I recently complained on Facebook about a federal court ruling which outlawed public funding of embryonic stem (ES) cell research. Most comments were sympathetic, but many of my friends wanted to know why ES cells were important. What can ES cells do that adult stem cells can't?
There's only one time in our lives when we have the capacity to grow an entire heart or kidney or pancreas, and that's when we are embryos in our mother's womb. And there's only one type of cell in all of human development that can give rise to an entire heart or kidney or pancreas - and that's the embryonic stem cell. No adult stem cell in the world is likely to give rise to an entire internal organ, or an eye. If you want to grow something complex, you need to start with an embryonic stem cell, which can give rise to every organ in the body, in fact they do it every day.
Here's the answer in a nutshell. Adult stem cells are already working in your body every single day. When the body is injured, these cells divide and differentiate to replace the damaged tissue. They can do anything a healthy person can already do, like regrow a fingernail, skin, or even hair. In medicine, they are good for making grafts and even for bone marrow transplants. But what they can't do is make an entire organ, at least not a complex, vital organ like a kidney or heart. This is why heart attacks are serious business - you only get one heart.
Complex tissues grown from human ES cells |
This becomes an important consideration when you realize that many people out there will die simply because their hearts will wear out after 80 or 90 years; many are born with serious birth defects; and many will suffer cancer, or environmental damage, to a vital organ at some stage in their lives.
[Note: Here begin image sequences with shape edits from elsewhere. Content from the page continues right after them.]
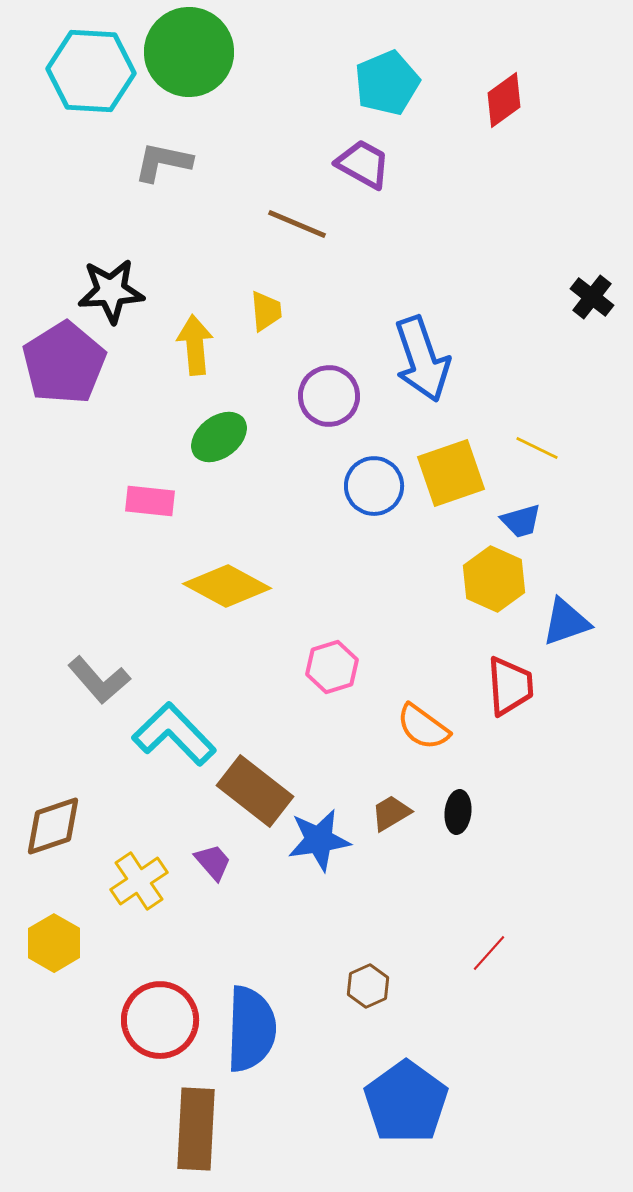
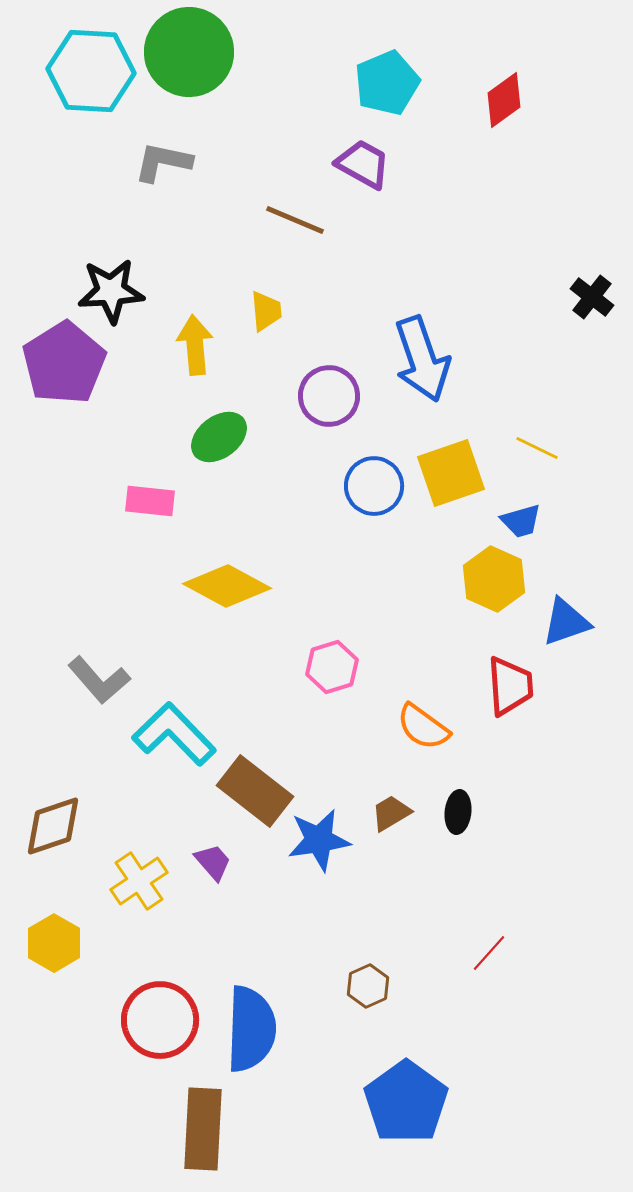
brown line at (297, 224): moved 2 px left, 4 px up
brown rectangle at (196, 1129): moved 7 px right
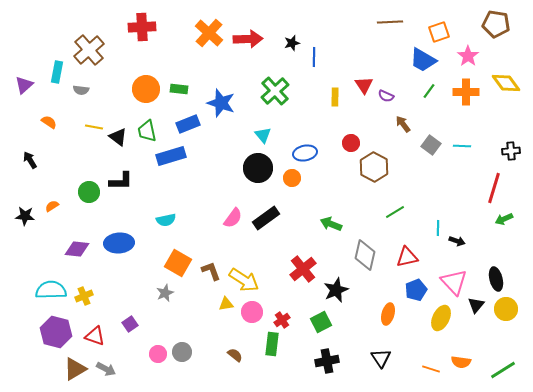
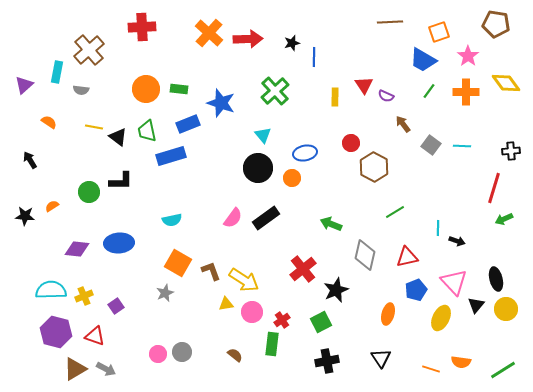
cyan semicircle at (166, 220): moved 6 px right
purple square at (130, 324): moved 14 px left, 18 px up
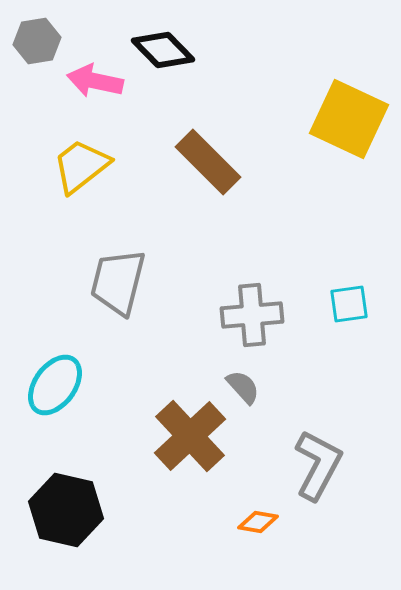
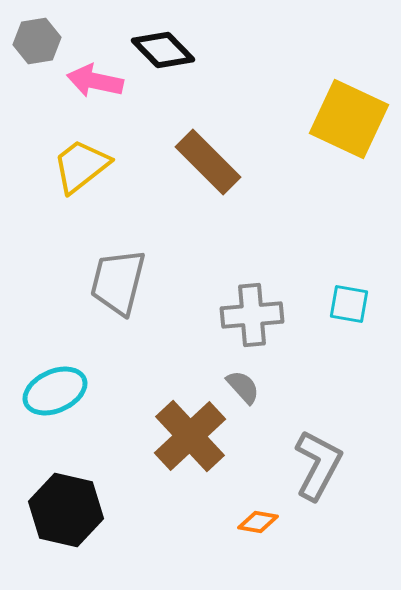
cyan square: rotated 18 degrees clockwise
cyan ellipse: moved 6 px down; rotated 30 degrees clockwise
The reason ES cells are important is that someday, we may be able to grow an entire replacement organ from that embryonic cell. We already have ways of taking adult cells and reprogramming them into ES cells, which is an important first step. But to get ES cells to grow organs in the lab, instead of in a growing embryo, will require funding and time - perhaps 20 years. The payoff, however, would be 30, 40, or maybe even 100 years of extended human lifespan.
And that's why embryonic stem cells are important.